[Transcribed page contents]
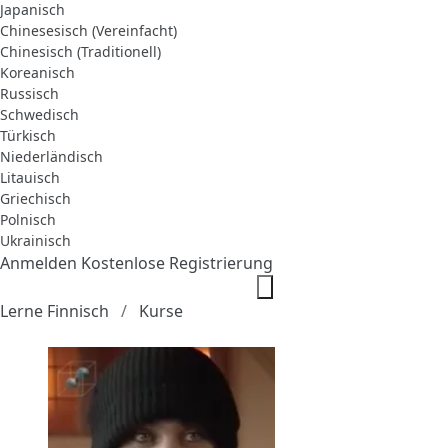
Japanisch
Chinesesisch (Vereinfacht)
Chinesisch (Traditionell)
Koreanisch
Russisch
Schwedisch
Türkisch
Niederländisch
Litauisch
Griechisch
Polnisch
Ukrainisch
Anmelden
Kostenlose Registrierung
Lerne Finnisch
Kurse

TASK: Transcribe nothing except the lines from the one with "Chinesesisch (Vereinfacht)" through the end of the data above, each exactly as it appears.

ANSWER BOX:
Chinesesisch (Vereinfacht)
Chinesisch (Traditionell)
Koreanisch
Russisch
Schwedisch
Türkisch
Niederländisch
Litauisch
Griechisch
Polnisch
Ukrainisch
Anmelden
Kostenlose Registrierung
Lerne Finnisch
Kurse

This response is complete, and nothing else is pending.